A weekly digest of news and sport from Bucharest and around Romania
Arms scandal dents President’s popularity
Romanian President Traian Basescu suffered perhaps his worst week in almost five years in office as a scandal involving his brother, Mircea, threatened to de-road his reelection campaign. It was claimed in the press that the president’s brother is a major shareholder in a company that allegedly sold arms to a number of questionable regimes and groups, as well as winning lucrative contracts with Romania’s own military. The scandal was amplified on Thursday when it was revealed that Romania is the only European Union country not to have signed a Union-wide convention on arms sales.
Support for Basescu in opinion polls is now down to around 33 per cent: its lowest level since he was elected.
Zero tax rate for reinvested profit from October 1
Prime Minister Emil Boc announced on Wednesday that profits reinvested by companies of all sizes in all fields would be tax free from October 1st, 2009. The announcement met with mixed response from the business community, however, still smarting at the government’s imposition earlier in the year of a compulsory profit tax on all companies, even those which do not make a profit. Boc also announced this week that civil servants earning more than 2000 lei per month would see their salaries frozen for at least a year.
Overdue consumer debt balloons
The number of consumers behind with credit payments topped 600,000 this week, an all-time high, and an 87 per cent increase since December of last year. The total amount of consumer credit overdue by more than 30 days now tops 1.8 billion lei, around €426 million.
Romania has highest inflation rate in the EU
The European statistics institute, Eurostat, revealed that Romania has the highest inflation rate in the EU – a whopping five per cent. Romaian was closley followed by Hungary, where inflation currently runs at 4.9 per cent, and Poland, currently reporting an inflation rate of 4.5 per cent.

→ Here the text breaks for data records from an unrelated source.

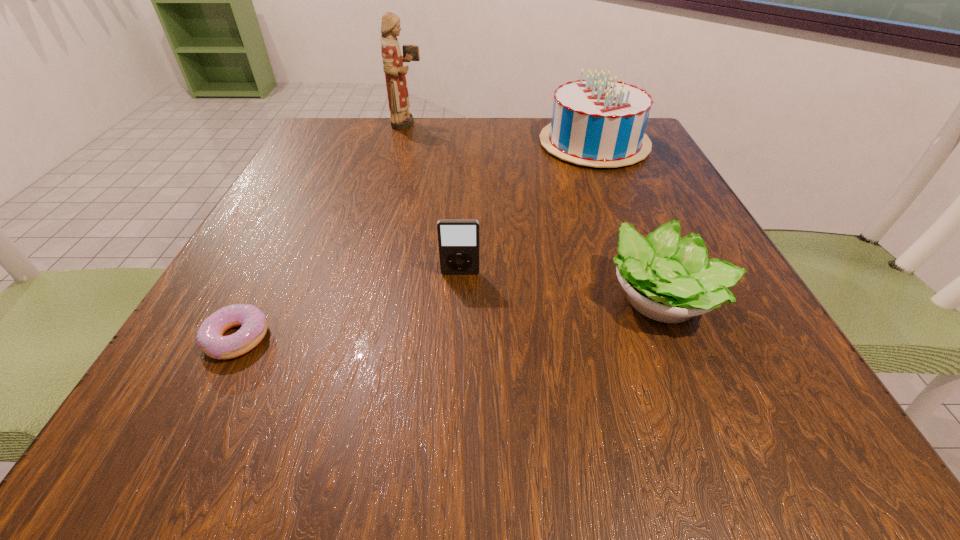 This screenshot has height=540, width=960. I want to click on figurine, so click(x=400, y=117).

This screenshot has height=540, width=960. I want to click on the tallest object, so click(400, 117).

Where is `the fourth shortest object`? the fourth shortest object is located at coordinates pyautogui.click(x=599, y=123).

Identify the location of the third object from left to right. The height and width of the screenshot is (540, 960). (458, 240).

At what (x,y) coordinates should I click in order to perform the action: click on lettuce. Please return your answer as a coordinate pair (x, y). Looking at the image, I should click on (669, 279).

What are the coordinates of `doughnut` in the screenshot? It's located at (210, 339).

Locate an element on the screen. This screenshot has width=960, height=540. the shortest object is located at coordinates (210, 339).

Where is `free location located 0.140m on the front-facing side of the tallest object`? The image size is (960, 540). free location located 0.140m on the front-facing side of the tallest object is located at coordinates point(479,124).

The width and height of the screenshot is (960, 540). I want to click on vacant area situated 0.300m on the front of the second tallest object, so click(643, 262).

Locate an element on the screen. The height and width of the screenshot is (540, 960). vacant space located on the front-facing side of the iPod is located at coordinates (x=455, y=369). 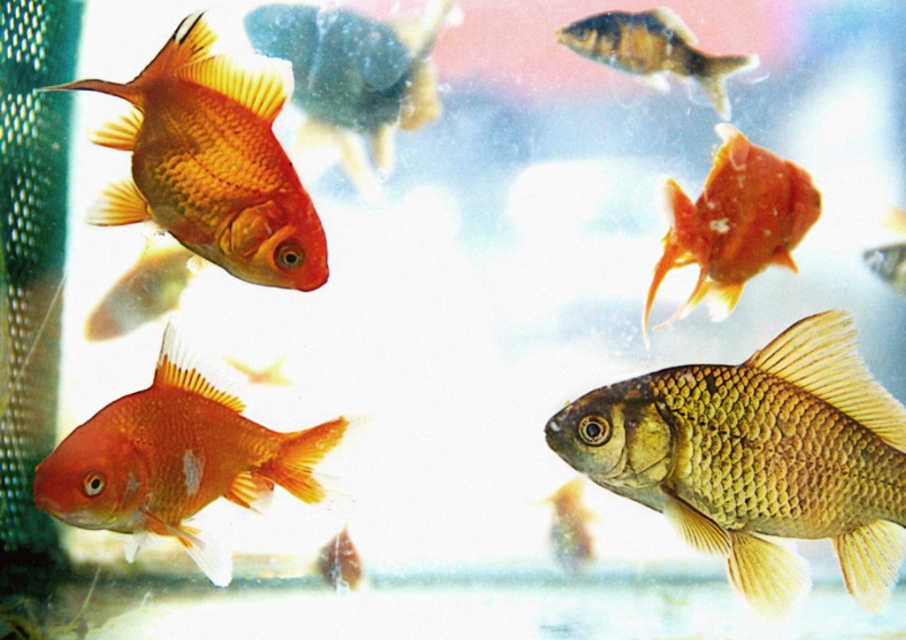 You are a new goldfish in the tank and want to swim to the shiny orange goldfish at upper right. Which direction should you swim from the matte goldfish at left?

The matte goldfish at left is to the left of the shiny orange goldfish at upper right, so you should swim to the right to reach the shiny orange goldfish at upper right.

You are a new fish in the tank and want to swim from the bottom to the top. Which fish will you pass first, the matte orange goldfish at lower left or the brown textured fish at upper center?

You will pass the matte orange goldfish at lower left first because it is located at the lower left position, closer to the bottom of the tank compared to the brown textured fish at upper center which is higher up. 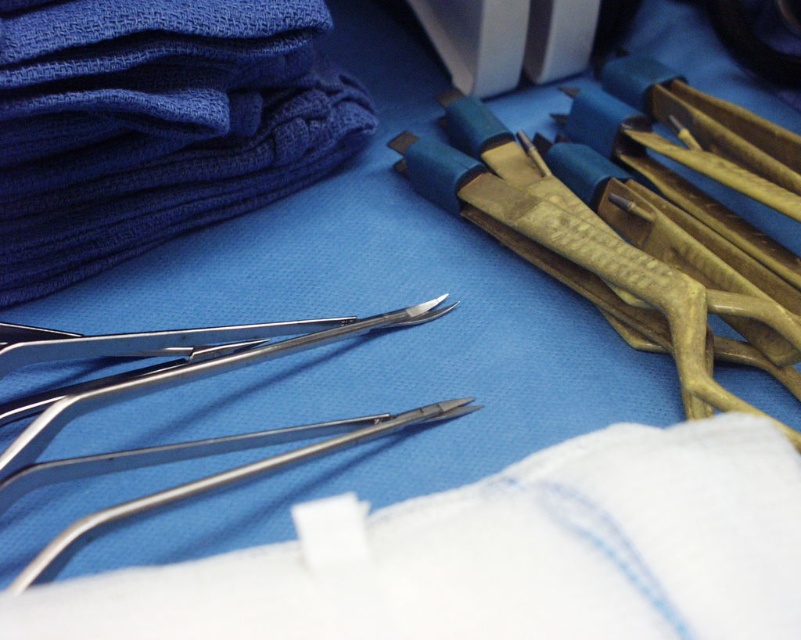 You are a surgical nurse preparing for an operation. You need to place a 20 inch long medical tool between the blue fabric at upper left and the polished metal forceps at center. Is there enough space?

The blue fabric at upper left and the polished metal forceps at center are 18.97 inches apart. Since the tool is 20 inches long, it would not fit between them as the distance is shorter than the tool.

You are a surgeon preparing to operate and need to reach the point at coordinates point [425,184]. The camera is positioned at a certain distance. Can you estimate how far you need to move your hand to reach that point from your current position?

The point [425,184] and the camera are 3.96 feet apart from each other, so you need to move your hand approximately 3.96 feet to reach the point from your current position.

You are a surgical nurse preparing for an operation. You need to place a new instrument tray between the blue fabric at upper left and the gold textured forceps at upper right. Based on their positions, where should you place the tray?

The blue fabric at upper left is to the left of gold textured forceps at upper right, so you should place the instrument tray between them, ensuring it is positioned to the right of the blue fabric at upper left and to the left of the gold textured forceps at upper right. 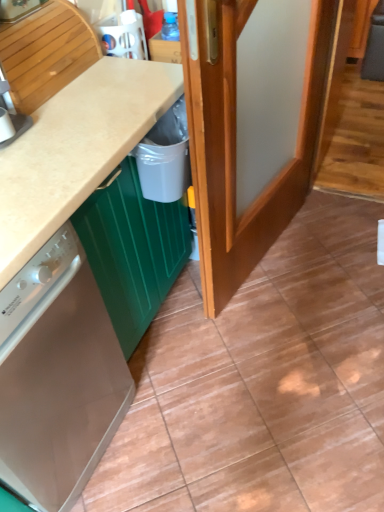 I want to click on vacant area on top of beige matte countertop at center (from a real-world perspective), so click(x=82, y=101). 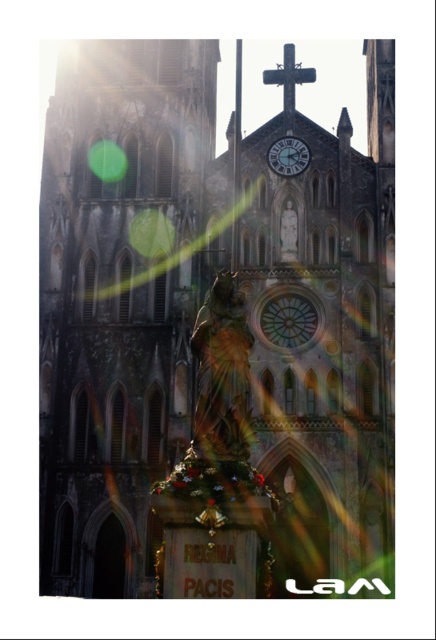 Looking at this image, you are a tour guide explaining the cathedral to visitors. You mention both the gold polished statue at center and the matte black clock at center. Which one is bigger?

The gold polished statue at center is larger than the matte black clock at center.

You are an architect examining the cathedral facade. You notice the gold polished statue at center and the matte black clock at center. Which object is located to the left of the other?

The gold polished statue at center is positioned on the left side of the matte black clock at center.

From the picture: You are standing in front of the cathedral and want to take a photo of both the stone church at center and the matte black clock at center. Which object should you position to your right side to ensure both are in the frame?

You should position the matte black clock at center to your right side because the stone church at center is to the left of the matte black clock at center, so placing the clock on your right will keep both in the frame.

The inflation rate for the EU as a whole in July was 0.2 per cent.
Last week the head of the IMF delegation to Bucharest, Jeffrey Franks, said that Romania’s GDP will drop 8 per cent to 8.5 per cent this year.

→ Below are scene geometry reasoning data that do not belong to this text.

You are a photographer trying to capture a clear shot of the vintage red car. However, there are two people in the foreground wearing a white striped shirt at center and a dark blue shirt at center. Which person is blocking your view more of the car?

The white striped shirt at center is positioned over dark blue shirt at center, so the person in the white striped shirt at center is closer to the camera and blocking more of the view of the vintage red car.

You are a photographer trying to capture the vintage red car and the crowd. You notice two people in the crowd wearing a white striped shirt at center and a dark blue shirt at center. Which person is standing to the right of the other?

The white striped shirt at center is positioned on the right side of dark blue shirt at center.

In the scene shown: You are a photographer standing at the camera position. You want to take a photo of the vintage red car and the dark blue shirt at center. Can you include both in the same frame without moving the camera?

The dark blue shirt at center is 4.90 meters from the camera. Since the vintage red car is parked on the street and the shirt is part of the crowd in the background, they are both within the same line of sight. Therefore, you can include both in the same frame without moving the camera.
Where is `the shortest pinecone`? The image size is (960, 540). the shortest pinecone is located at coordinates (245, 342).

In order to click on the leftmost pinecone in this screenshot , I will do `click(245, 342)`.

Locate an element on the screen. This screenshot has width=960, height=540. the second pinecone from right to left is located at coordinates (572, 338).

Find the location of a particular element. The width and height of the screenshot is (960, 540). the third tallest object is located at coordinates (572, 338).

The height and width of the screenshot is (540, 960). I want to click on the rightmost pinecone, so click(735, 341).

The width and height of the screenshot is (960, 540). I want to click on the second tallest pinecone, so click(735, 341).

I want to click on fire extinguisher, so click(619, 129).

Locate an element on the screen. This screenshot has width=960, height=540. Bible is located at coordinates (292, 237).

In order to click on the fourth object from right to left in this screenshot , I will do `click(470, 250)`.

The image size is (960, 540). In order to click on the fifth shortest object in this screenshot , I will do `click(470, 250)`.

Also this week, the Economist Intelligence Unit published a major report on Romania’s (surprisingly) shrinking trade deficit: read it here.
Tandareni: The Romanian town growing fat on UK benefit fraud
A report in the Sunday Times claimed that large numbers of people living in the Romanian town of Tandareni were illegally claiming benefist in the UNited Kingdom. The report also contains accusations of people smuggling, including that of babies as young as three moonths. Full report here.
Bucharest real estate market nears total collapse
According to a report published on Monday by the estate agency Colliers, just 515 new apartments were sold in Bucharest in the first half of the year. A large number of new blocks around the capital remain empty or barely occupied. In a seperate report, local newspaper Ziarul Financiar claimed that work had come to halt on more than 45 per cent of Bucharest’s building sites due to a lack of finance.
Dog days may be numbered
Democratic Liberal MP Iulian Urban proposed legislation that would see Romania’s stray dog problem – at its worst in Bucharest but an unwanted fact of life in every town and city in the country – dealt with once and for all. Urban is proposing that all stray dogs captured and not claimed by an owner in 14 days be put down.
Madonna booed by Bucharest concert goers
Madonna performed in Bucharest for the first time on Wednesday, quite literally stopping traffic as almost 50,000 people descended on Parcul Izvor in the shadow of Casa Poporului. Though members of the local press fell over themselves to hail the show as the greatest ever seen in the Romanian capital, more objective observers (people who had paid a fortune for tickets) preferred to use the word ‘perfunctory.’ Madonna was booed copiously for speaking about the discrimination in Romania of gypsies and homosexuals, though local daily Adevarul reported that the crowd had in fact applauded her social acceptance speech. The dreadful organisation of the event was slammed by all.
Read Bucharest Life’s Madonna posts here.
Urziceni handed manageable draw in Champions League
FC Timisoara failed to make the group stages of the Champions League, beaten well over two legs by Vfb Stuttgart. Timisoara’s defeat leaves Unirea Urziceni as the only Romanian respresentative in this season’s competition. In Thursday’s draw Unirea were placed into a group with Vfb Stuttgart, Seville and Glasgow Rangers. Seville and Stuttgart start as favourites, but the group is perhaps the weakest of the eight and Unirea will be glad to have avoided far tougher sides.
Miscellaneous
Romania’s ambassador to Bulgaria was outed as an alleged former Securitate collaborator. Romanian railways (CFR) announced that it planned to make 11,000 workers redundant over the next few years. The Romanian leu ended the week at 4.215 to the euro, a tiny gain on a week earlier.